Cape Cod's Nature Place

The Cape Cod Museum of Natural History

Digging Into the Past

Digging into the Past

Long Hikes, Square Holes, and Poison Ivy: Working in Cultural Resource Management

The Cape Cod Museum of Natural History in Brewster kicks off its 2015 Archaeology/History series, Digging into the Past, with archaeologist and CCMNH volunteer,Dan Zoto on Saturday, March 28, 2015 at 1pm.

Learn about the daily life of a professional archaeologist as Dan discusses his experiences and debunks myths about fieldwork in New England Cultural Resource Management.  He will also explain why and how Native American and Historic archaeological sites are identified and excavated, as well as the importance of their protection. Learn the surprising answers to how deep in the ground 5,000 year old artifacts are found, how often an archaeologist will find gold, and what working outdoors year-round in New England entails.

Join Dan as he makes the exciting detective work of an archaeologist fun and accessible to the amateur and interested public alike. 

Free with Museum Admission

 

 

Archaeologist Brianna Rae

A 3,800-Year-Old Canoe Construction Site from Marshfield, Massachusetts

The Cape Cod Museum of Natural History in Brewster continues its popular archaeology/history series, Digging into the Past, with archaeologist Brianna Rae Saturday April 25, 2015 at 1pm.

In the fall of 2013, Brianna was part of a team of archaeologists from Archaeological and Historical Services, Inc. that excavated several sites in advance of construction activity in the town of Marshfield, Massachusetts. One large excavation block produced an uncommonly dense assemblage of Native American artifacts dating to the Terminal Archaic Period (4,100 to 3,600 years ago).  Brianna will describe the site’s unique characteristics, including the fortuitous circumstances that led to its unlikely discovery. The talk will include photos of the multitude of excavated artifacts which include stone knives, drills, pestles, and fishing weights.
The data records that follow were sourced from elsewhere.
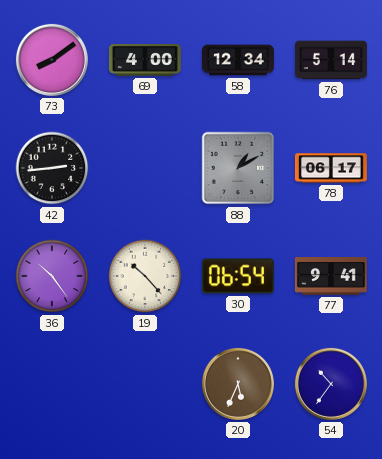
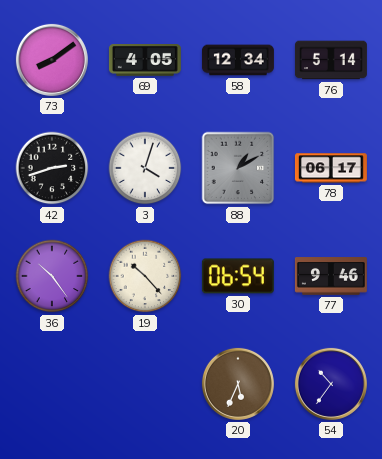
69: 4:00 -> 4:05
42: 2:44 -> 2:42
3: none -> 4:03
77: 9:41 -> 9:46
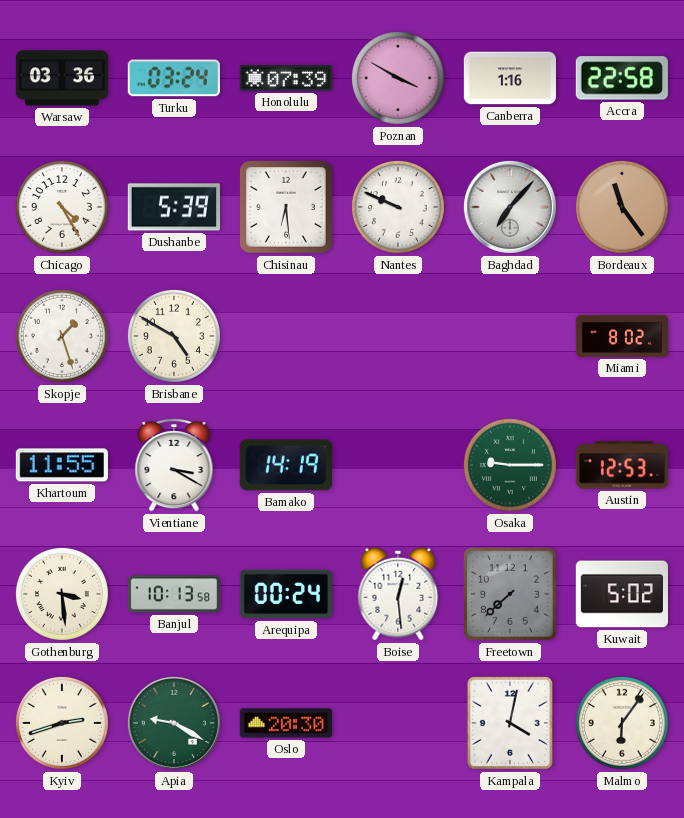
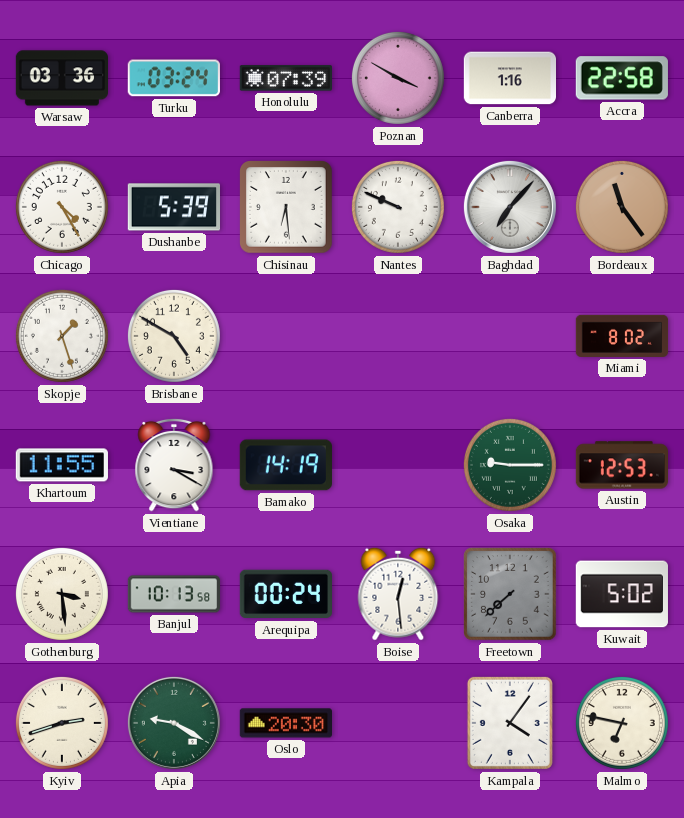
Kampala: 4:02 -> 4:06
Malmo: 6:06 -> 6:47
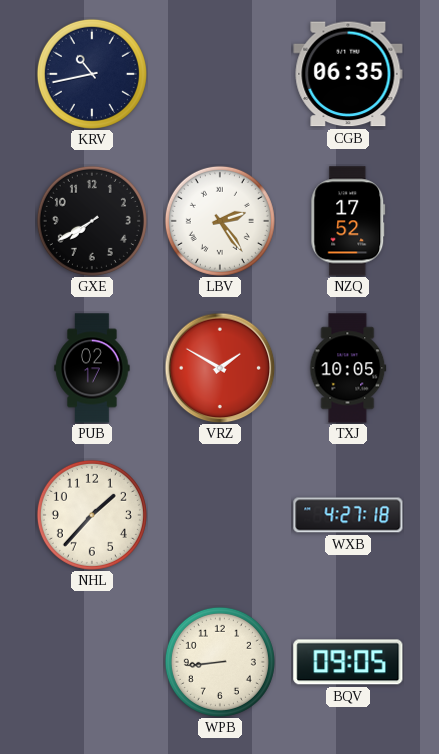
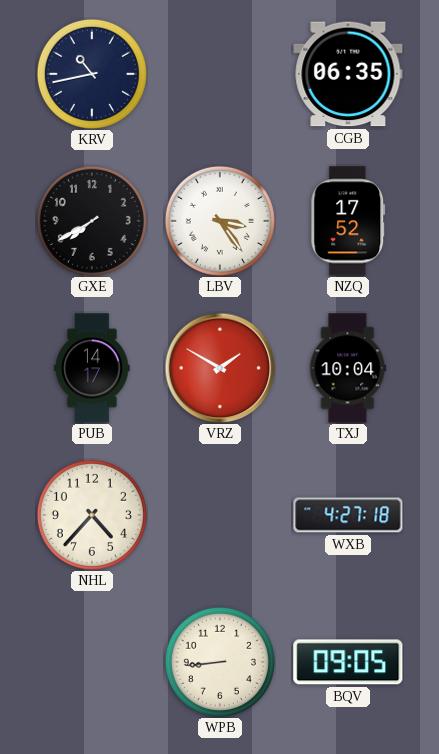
LBV: 2:24 -> 3:24
PUB: 02:17 -> 14:17
TXJ: 10:05 -> 10:04
NHL: 1:37 -> 4:37
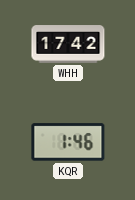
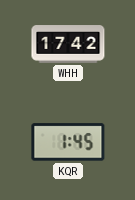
KQR: 1:46 -> 1:45
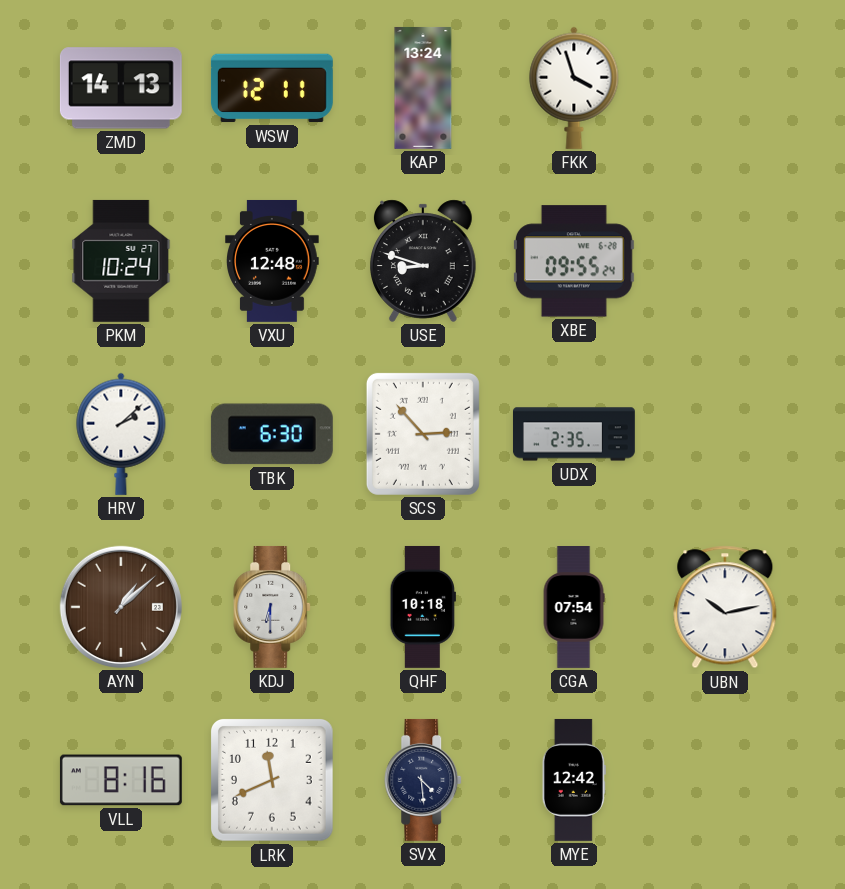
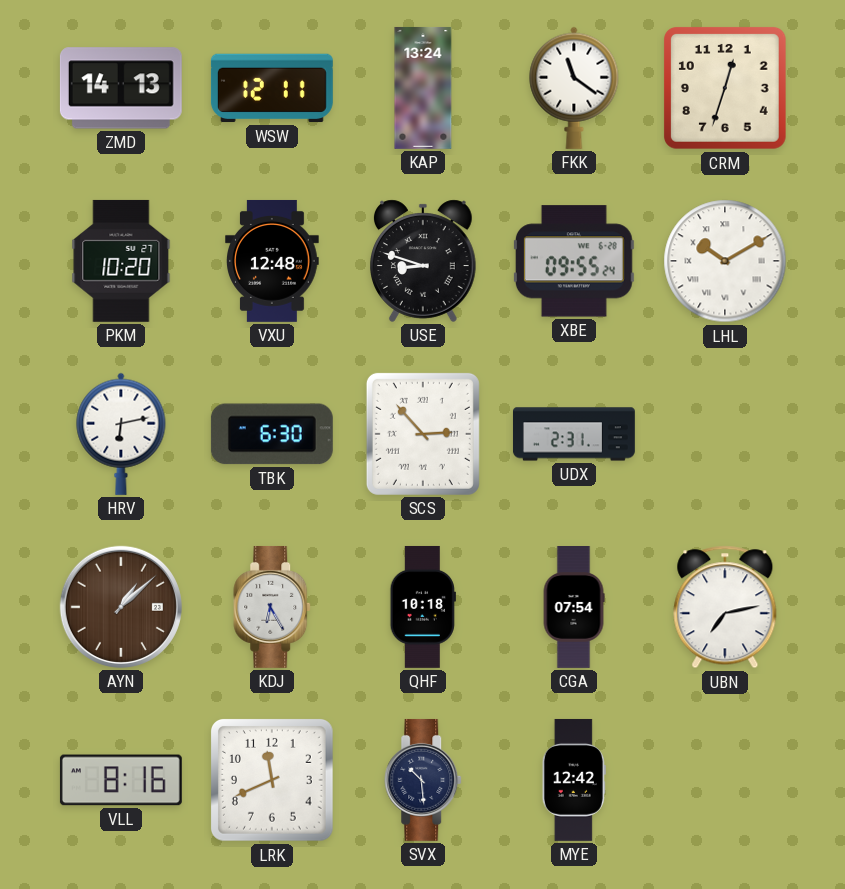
FKK: 3:57 -> 11:21
CRM: none -> 12:33
PKM: 10:24 -> 10:20
LHL: none -> 10:10
HRV: 2:08 -> 6:13
UDX: 2:35 -> 2:31
KDJ: 6:30 -> 6:25
UBN: 10:13 -> 7:13
SVX: 4:29 -> 10:29
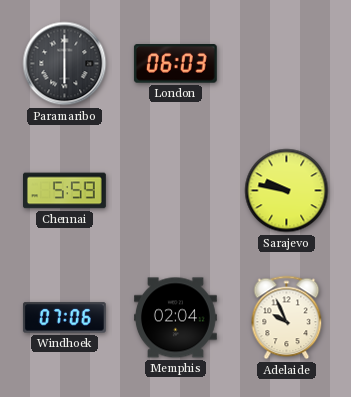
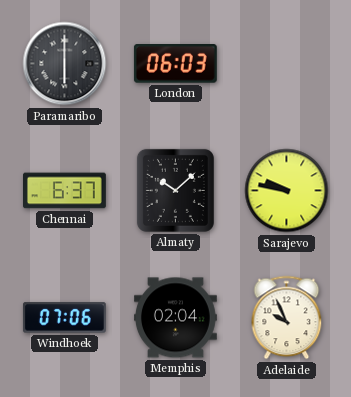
Chennai: 5:59 -> 6:37
Almaty: none -> 10:08
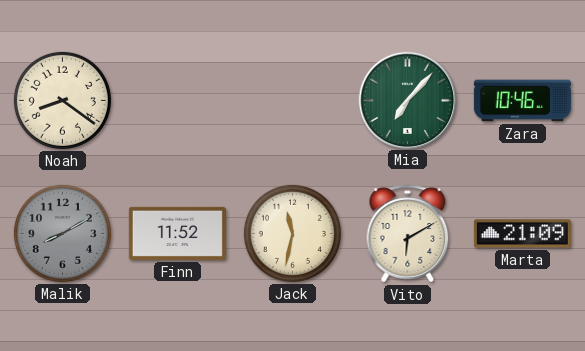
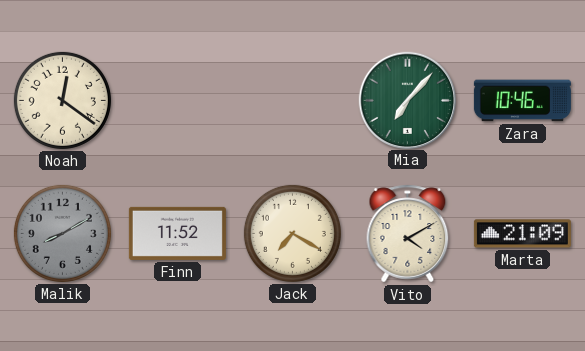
Noah: 8:21 -> 12:21
Jack: 11:32 -> 7:20
Vito: 6:10 -> 4:10
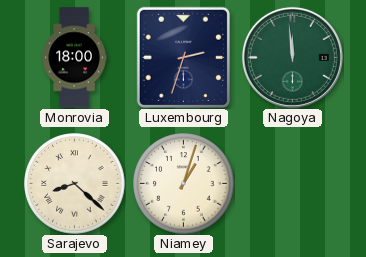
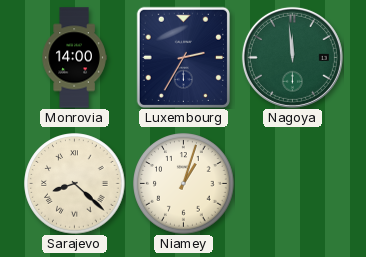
Monrovia: 18:00 -> 14:00
Luxembourg: 2:33 -> 2:35
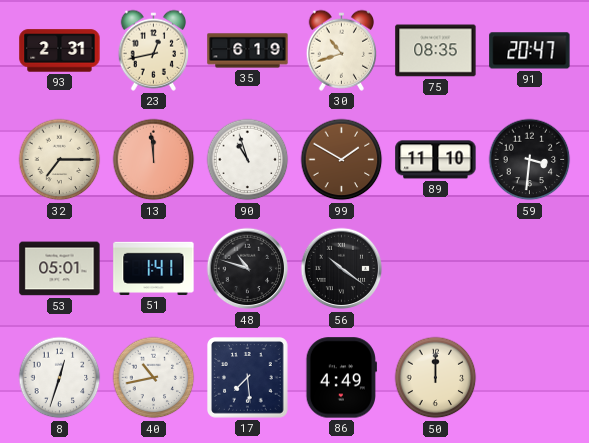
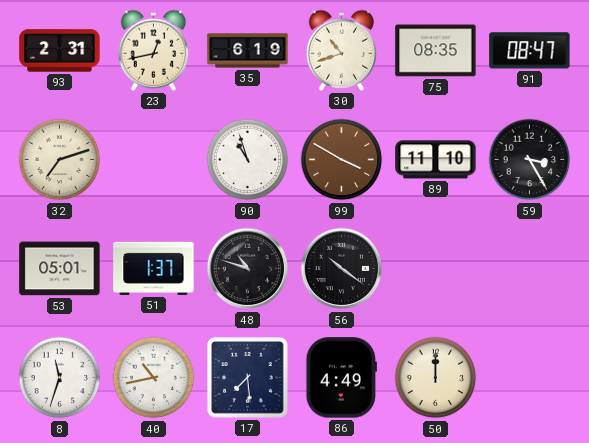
91: 20:47 -> 08:47
32: 7:15 -> 7:12
13: 11:59 -> none
99: 1:50 -> 3:50
59: 3:31 -> 3:25
51: 1:41 -> 1:37
8: 12:33 -> 11:33
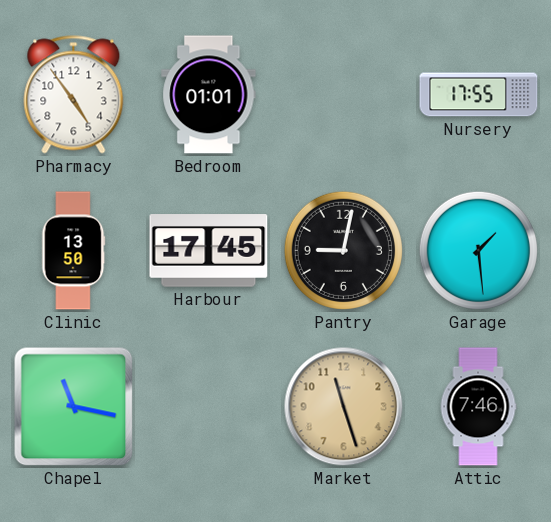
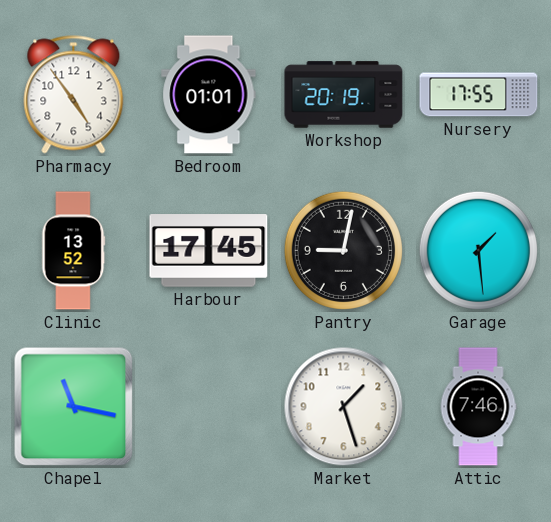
Workshop: none -> 20:19
Clinic: 13:50 -> 13:52
Market: 11:27 -> 1:27
Market dial: champagne -> white
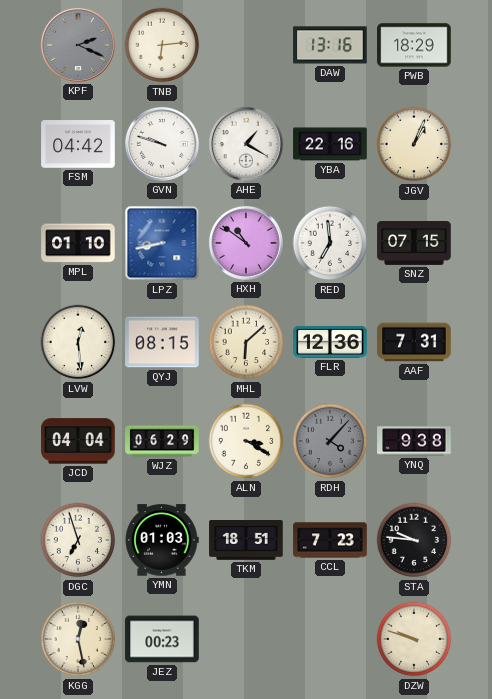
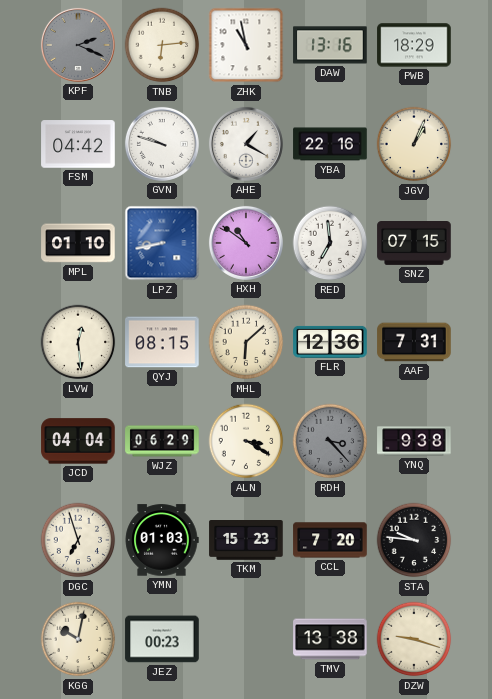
ZHK: none -> 10:58
RDH: 4:07 -> 3:23
TKM: 18:51 -> 15:23
CCL: 7:23 -> 7:20
KGG: 12:28 -> 10:02
TMV: none -> 13:38
DZW: 9:48 -> 9:18
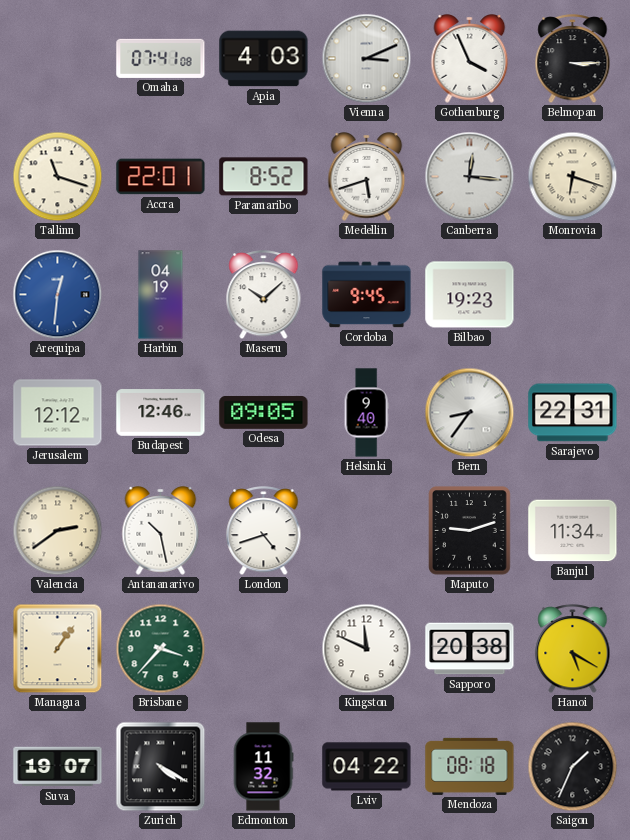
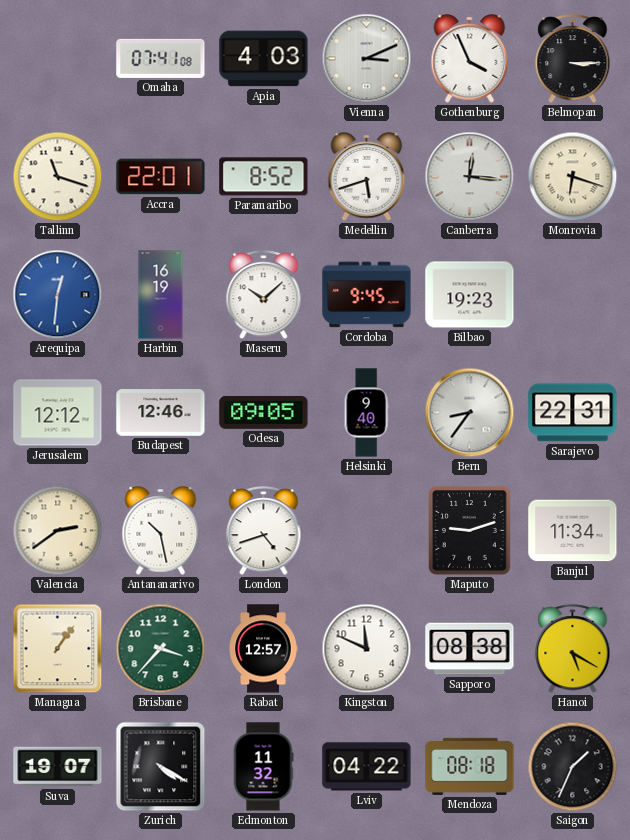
Harbin: 04:19 -> 16:19
Rabat: none -> 12:57
Sapporo: 20:38 -> 08:38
Brianna will explain how and why the tools were made and why the site is currently interpreted as a possible construction area for a birch bark canoe. Join Brianna to learn about the ground-breaking (pun intended!) results from analysis thus far, and what it tells us about this period in Southern New England’s distant past.

Join Brianna Rae as she makes the exciting detective work of an archaeologist fun and accessible to the amateur and interested public alike.

Free with Museum Admission

 

 

 

                                                           Paleo-ecology of Cape Cod and the adjacent islands

                                              Wyatt Oswald speaks Wednesday, May 6th    1pm   Free w/Admission.

As lakes and ponds fill up with sediments over hundreds and thousands of years, they create archives of past environmental and ecological changes.  Sediment cores have been collected from ponds across Cape Cod and the adjacent islands, and analyses of chemistry, pollen, and charcoal provide new insights into shifts in climate, vegetation, and fire over the past 15,000 years.  Of particular interest are (1) the abrupt decline of oak populations that took place 5500 years ago, and (2) human-environment interactions during recent millennia.  Taken together, these studies improve our understanding of the drivers, patterns, and rates of past ecological changes at spatial and temporal scales relevant to contemporary conservation and global-change questions.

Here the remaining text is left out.